One voting station had clear vote tampering violations reported by the ARF, which were proven to be true thanks to a review of the live footage being recorded at all stations. Subsequently all the results of that voting station were considered null-and-void.

The biggest bombshell hit in recent days, when recordings of phone calls proved without a doubt, that the hugely popular SAS Supermarket chain was engaged in drumming up votes for the RPA. People on the other end of a manager’s calls were being lambasted for not bringing in enough votes, being compared to other employees, who were apparently performing much better.

Let’s take a step back. The Electoral Code did its job. It largely stopped what was policeable by law. Its shortcomings were because, like any law, it entrusts the policing of the laws to police, who were at times questionably lethargic in carrying out their duties during the campaign and on Election Day.

A group of thugs, primarily from the RPA and also from the Tsarukyan bloc, decided they would steal the will of the people by buying or bullying out votes, and perform a highway robbery against democracy. They accepted the new laws only as a challenge to test their criminal might.

We do not know whether the results would have been much different as the same top four will most likely have been reached, but it is safe to assume that the RPA owes its self-governing majority in the new National Assembly to these thieves and their heist of democracy.

One can assume the best case—the best case being that the influence of these traitors of democracy was minimal—that the asphalter, the basher, the entourage of the elderly, the loiterers and the SAS bandits only attracted 5% of the RPA’s 49% of votes.

What would this have meant? If the RPA recorded 5% fewer votes, it would have lost its self-governing majority. It would have been forced to form a genuine Coalition government with another party.

As patriotic Diasporan-Armenians watching from a distance, we sometimes feel like blaming the people who accept bribes and bullying from the likes of the RPA and the Tsaruyan bloc in exchange for their vote. However, it is true that they have never seen their votes lead to change in Armenia. As someone so accurately scribed on their Facebook page recently “…the people need to believe in order to move”.

They have no reason to believe after another election that returned an unpopular party to govern in its own right. The influence of these highway robbers must be reduced in order for the political establishment—well-meaning forces like the ARF, like Yelk—to make significant headway, to make the people believe, to force the people to move. The best place for these parties is now in the trenches with the people.

Tsarukyan is Tsarukyan. What you see is what you get. He doesn’t need analysis.

However, the RPA has much to answer for. They were the favorites leading up to these elections, but they were expected to lose their majority and be forced into a genuine Coalition with Tsarukyan or the ARF. But their majority has been bought by filth.

It may be true that Karapetyan and the new RPA brigade did not endorse this hijacking of the people’s will, because the advances they have made in the months leading to the elections made Karapetyan the most electable Prime Ministerial candidate among the likely options.

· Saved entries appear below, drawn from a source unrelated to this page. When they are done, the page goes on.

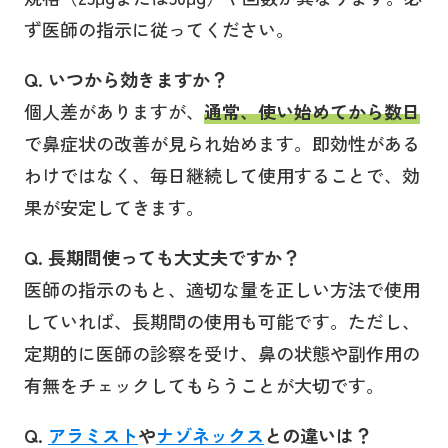
ず医師の指示に従ってください。
Q. いつから効きますか？
個人差がありますが、
通常、使い始めてから数日
で鼻症状の改善が見られ始めます。即効性がある
わけではなく、毎日継続して使用することで、効
果が安定してきます。
Q. 長期間使っても大丈夫ですか？
医師の指示のもと、適切な量を正しい方法で使用
していれば、長期間の使用も可能です。ただし、
定期的に医師の診察を受け、鼻の状態や副作用の
有無をチェックしてもらうことが大切です。
Q.
アラミスト
や
ナゾネックス
との違いは？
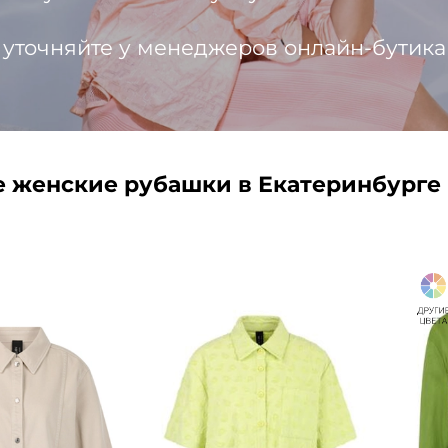
 уточняйте у менеджеров онлайн-бутика
 женские рубашки в Екатеринбурге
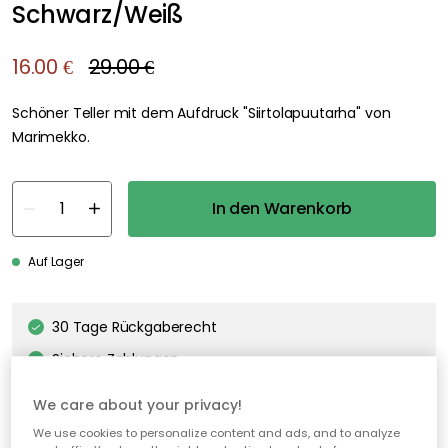
Schwarz/Weiß
16.00 €
29.00 €
Schöner Teller mit dem Aufdruck "Siirtolapuutarha" von
Marimekko.
In den Warenkorb
Auf Lager
30 Tage Rückgaberecht
Sichere Zahlungen
Kostenloser Versand ab 49€*
We care about your privacy!
We use cookies to personalize content and ads, and to analyze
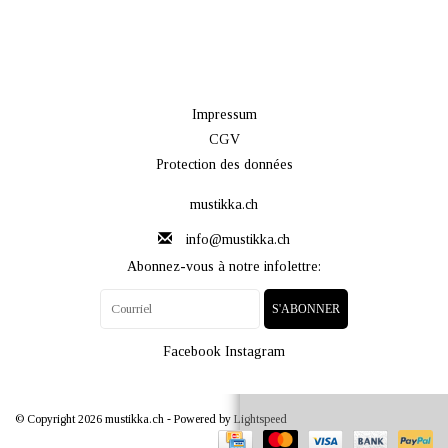
Impressum
CGV
Protection des données
mustikka.ch
info@mustikka.ch
Abonnez-vous à notre infolettre:
S'ABONNER
Facebook
Instagram
© Copyright 2026 mustikka.ch - Powered by
Lightspeed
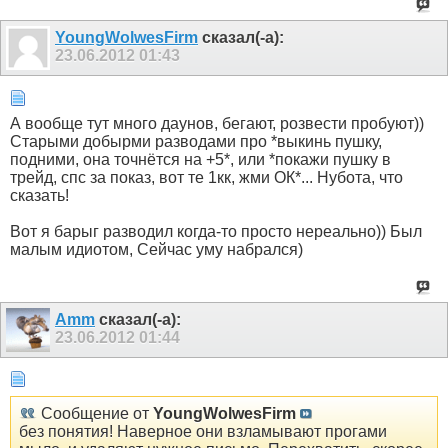
YoungWolwesFirm
сказал(-а):
23.06.2012
01:43
А вообще тут много даунов, бегают, розвести пробуют))
Старыми добырми разводами про *выкинь пушку,
подними, она точнётся на +5*, или *покажи пушку в
трейд, спс за показ, вот те 1кк, жми ОК*... Нубота, что
сказать!
Вот я барыг разводил когда-то просто нереально)) Был
малым идиотом, Сейчас уму набрался)
Amm
сказал(-а):
23.06.2012
01:44
Сообщение от
YoungWolwesFirm
без понятия! Наверное они взламывают прогами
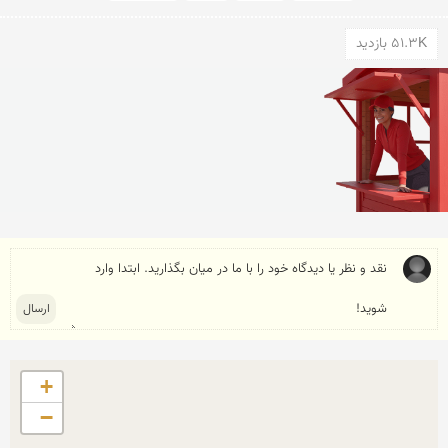
51.3K بازدید
+
−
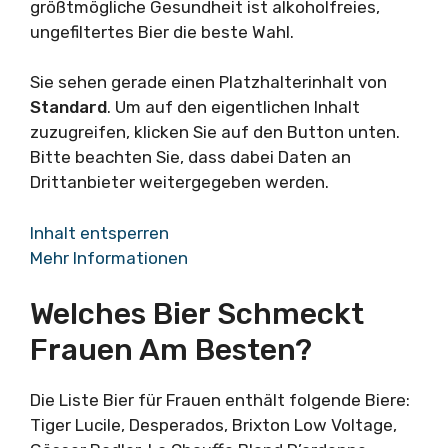
größtmögliche Gesundheit ist alkoholfreies,
ungefiltertes Bier die beste Wahl.
Sie sehen gerade einen Platzhalterinhalt von
Standard
. Um auf den eigentlichen Inhalt
zuzugreifen, klicken Sie auf den Button unten.
Bitte beachten Sie, dass dabei Daten an
Drittanbieter weitergegeben werden.
Inhalt entsperren
Mehr Informationen
Welches Bier Schmeckt
Frauen Am Besten?
Die Liste Bier für Frauen enthält folgende Biere:
Tiger Lucile, Desperados, Brixton Low Voltage,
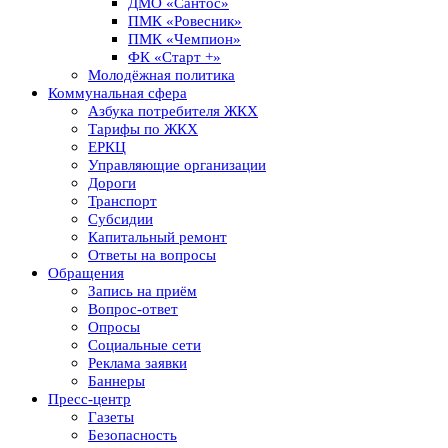
ДМО «Сантос»
ПМК «Ровесник»
ПМК «Чемпион»
ФК «Старт +»
Молодёжная политика
Коммунальная сфера
Азбука потребителя ЖКХ
Тарифы по ЖКХ
ЕРКЦ
Управляющие организации
Дороги
Транспорт
Субсидии
Капитальный ремонт
Ответы на вопросы
Обращения
Запись на приём
Вопрос-ответ
Опросы
Социальные сети
Реклама заявки
Баннеры
Пресс-центр
Газеты
Безопасность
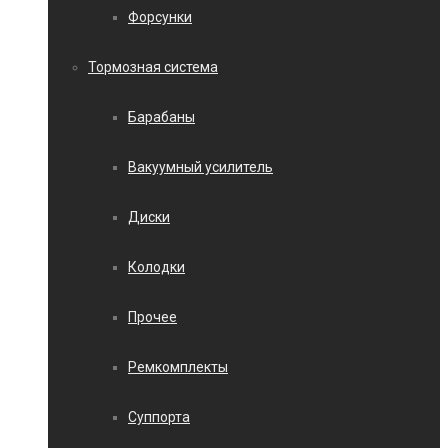
Форсунки
Тормозная система
Барабаны
Вакуумный усилитель
Диски
Колодки
Прочее
Ремкомплекты
Суппорта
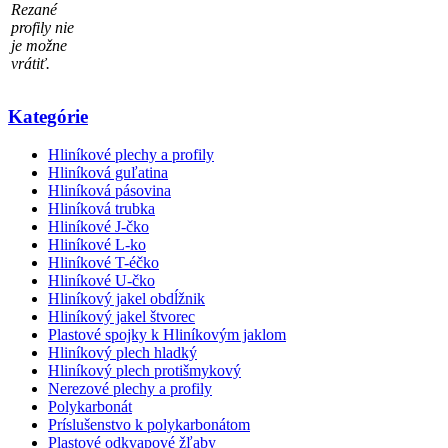
Rezané
profily nie
je možne
vrátiť.
Kategórie
Hliníkové plechy a profily
Hliníková guľatina
Hliníková pásovina
Hliníková trubka
Hliníkové J-čko
Hliníkové L-ko
Hliníkové T-éčko
Hliníkové U-čko
Hliníkový jakel obdĺžnik
Hliníkový jakel štvorec
Plastové spojky k Hliníkovým jaklom
Hliníkový plech hladký
Hliníkový plech protišmykový
Nerezové plechy a profily
Polykarbonát
Príslušenstvo k polykarbonátom
Plastové odkvapové žľaby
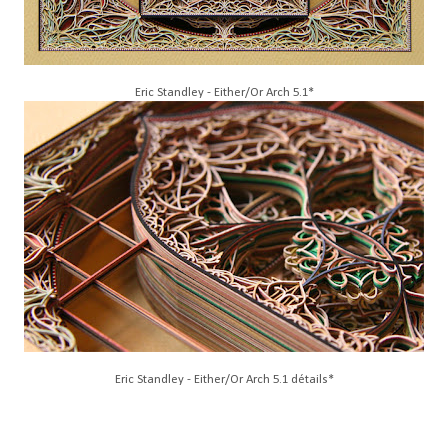
Eric Standley - Either/Or Arch 5.1*
Eric Standley - Either/Or Arch 5.1 détails*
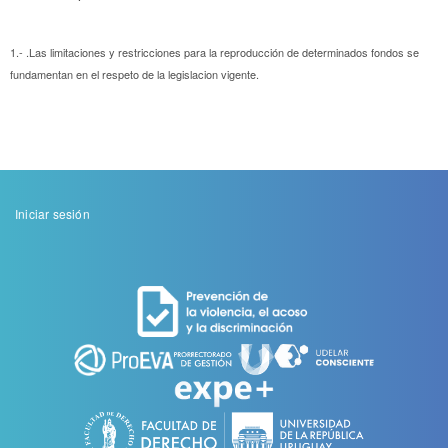
1.- .Las limitaciones y restricciones para la reproducción de determinados fondos se
fundamentan en el respeto de la legislacion vigente.
Menu
Iniciar sesión
de
cuenta
de
usuario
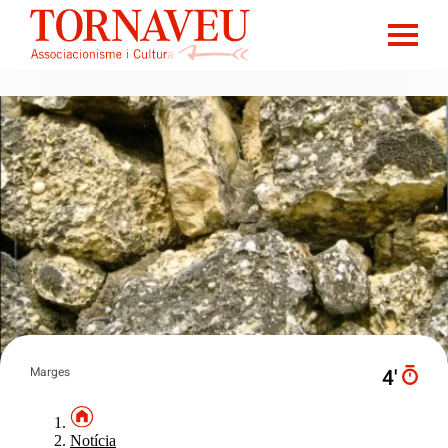
Marges
4′
Notícia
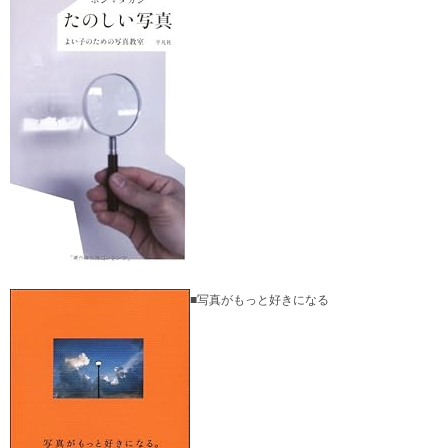
■写真がもっと好きになる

However, it is clear that the house-cleaning he had embarked upon has not yet dealt with the filth, which still holds influence in his party.

These allegations cannot be swept under the carpet. The trash must be thrown out for the RPA to be legitimate in leadership. I am certain the ARF is pushing this point as they are in discussions with the RPA about extending the “cooperation agreement” between the two parties.

If we were heading towards “a just Armenia,” these would have been negotiations about entering into a genuine Coalition, where the ARF’s vote would be a necessity for the RPA, rather than simply desirable.

The elections in Armenia have given us a new beginning, yes.  They have also exposed the significant hurdles in the way of achieving a just Armenia.